(Kaboul) Des milliers de dignitaires religieux afghans ont juré fidélité samedi aux talibans, mais sans faire de recommandations aux dirigeants islamistes sur leur façon de gouverner le pays en crise, au dernier jour d’un rassemblement à Kaboul.

Cette assemblée, réservée aux hommes et qui avait débuté jeudi, avait été convoquée par les talibans afin de consolider leur régime.

Les participants étaient autorisés à critiquer le régime et des sujets épineux, tels que l’éducation des filles, objet de débat au sein même du mouvement, seraient au programme, avaient assuré des responsables. Mais la déclaration finale prononcée samedi n’a fait que répéter la doctrine des talibans.

Les médias ont été interdits d’accès mais de nombreux discours ont été diffusés à la radio d’État, dont celui du chef suprême des talibans, Hibatullah Akhundzada, qui n’a pas été filmé ni photographié en public depuis leur retour au pouvoir en août 2021.

Le texte appelle à faire allégeance à Hibatullah Akhundzada, à la loyauté envers les talibans et à l’acceptation complète de la charia comme principe de base du pouvoir.

« Par la grâce de Dieu, le système islamique est venu régner en Afghanistan », affirme la déclaration.

« Non seulement nous le soutenons fermement, mais nous le défendrons également. Nous considérons que c’est le devoir national et religieux de toute la nation », ajoute le texte.

Depuis leur retour au pouvoir, les talibans sont largement revenus à l’interprétation ultra-rigoriste de l’islam qui avait marqué leur premier passage au pouvoir (1996-2001), restreignant très fortement les droits des femmes.
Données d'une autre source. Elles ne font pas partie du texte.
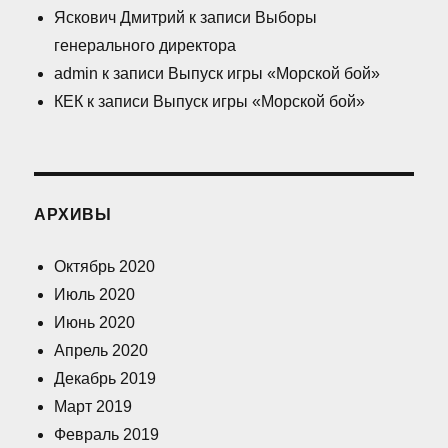
Яскович Дмитрий
к записи
Выборы
генерального директора
admin
к записи
Выпуск игры «Морской бой»
КЕК
к записи
Выпуск игры «Морской бой»
АРХИВЫ
Октябрь 2020
Июль 2020
Июнь 2020
Апрель 2020
Декабрь 2019
Март 2019
Февраль 2019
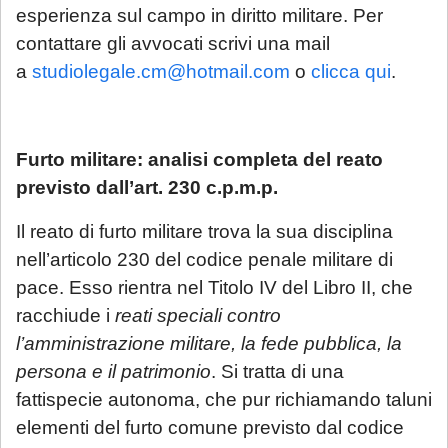
esperienza sul campo in diritto militare. Per
contattare gli avvocati scrivi una mail
a
studiolegale.cm@hotmail.com
o
clicca qui
.
Furto militare: analisi completa del reato
previsto dall’art. 230 c.p.m.p.
Il reato di furto militare trova la sua disciplina
nell’articolo 230 del codice penale militare di
pace. Esso rientra nel Titolo IV del Libro II, che
racchiude i
reati speciali contro
l’amministrazione militare, la fede pubblica, la
persona e il patrimonio
. Si tratta di una
fattispecie autonoma, che pur richiamando taluni
elementi del furto comune previsto dal codice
Ils les ont presque complètement exclues des emplois publics, ont limité leur droit à se déplacer et ont interdit l’accès des filles aux écoles secondaires. Les femmes se sont vu imposer le port du voile intégral, couvrant le visage, pour toute sortie en public.
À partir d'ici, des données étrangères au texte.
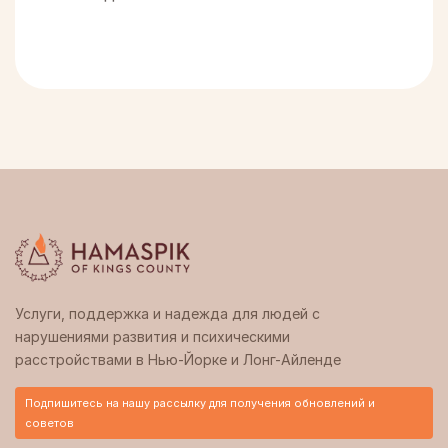
Услуги, поддержка и надежда для людей с
нарушениями развития и психическими
расстройствами в Нью-Йорке и Лонг-Айленде
Подпишитесь на нашу рассылку для получения обновлений и
советов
Ils ont aussi interdit la musique non religieuse, la représentation de visages humains sur des publicités, la diffusion à la télévision de films ou séries montrant des femmes non voilées, et ont demandé aux hommes de porter le vêtement traditionnel et de se laisser pousser la barbe.
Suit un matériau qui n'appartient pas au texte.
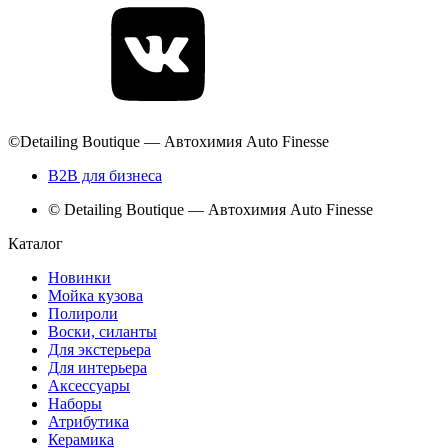
©Detailing Boutique — Автохимия Auto Finesse
B2B для бизнеса
© Detailing Boutique — Автохимия Auto Finesse
Каталог
Новинки
Мойка кузова
Полироли
Воски, силанты
Для экстерьера
Для интерьера
Аксессуары
Наборы
Атрибутика
Керамика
« Oppression systémique » sur les femmes

La déclaration de samedi ne fait aucune mention de la scolarisation des filles, mais appelle le gouvernement à accorder « une attention particulière » à l’éducation moderne, à la justice et aux droits des minorités, le tout « à la lumière de la loi islamique ».

Selon le texte, le nouveau gouvernement a éradiqué la corruption et apporté la sécurité dans tout le pays.

Le groupe djihadiste État islamique, qui a revendiqué plusieurs attentats meurtriers ces derniers mois en Afghanistan, a également revendiqué une attaque jeudi contre le rassemblement des religieux, par deux hommes armés qui ont été abattus.

« Nous appelons les pays de la région et du monde […] à reconnaître l’Émirat islamique comme un système légitime », peut-on également lire.

« Levez toutes les sanctions contre l’Afghanistan, débloquez les fonds gelés du peuple afghan et soutenez notre nation », demande la déclaration.

Depuis le retour des talibans, le pays est plongé dans une profonde crise économique et humanitaire, la communauté internationale ayant fermé les vannes de l’aide financière.

Les États-Unis et les talibans ont poursuivi cette semaine des discussions à Doha sur le déblocage d’aide après un tremblement de terre qui a fait plus de 1000 morts dans l’est de l’Afghanistan, Washington voulant s’assurer que ces fonds soient utilisés à des fins humanitaires.

Le point culminant du rassemblement à Kaboul a été l’apparition vendredi d’Hibatullah Akhundzada, qui vit reclus à Kandahar, le centre spirituel des talibans.

Malgré sa discrétion, M. Akhundzada, qui aurait dans les 70 ans, tient d’une main de fer le mouvement, selon les analystes, et porte le titre de « Commandeur des croyants ».

Vendredi à Genève, la Haute-Commissaire de l’ONU chargée des droits humains, Michelle Bachelet, a dénoncé « l’oppression systémique » exercée par le régime sur les femmes et les filles afghanes.

« Depuis la prise du pouvoir par les talibans, les femmes et les filles connaissent le recul le plus important et le plus rapide de la jouissance de leurs droits […] depuis des décennies », a-t-elle déclaré lors d’un débat urgent au Conseil des droits de l’homme sur cette question.

Elle a « encouragé vivement » les talibans à « nouer le dialogue avec les pays à prédominance musulmane ayant une expérience en matière de promotion des droits des femmes et des filles — tels qu’ils sont garantis par le droit international ».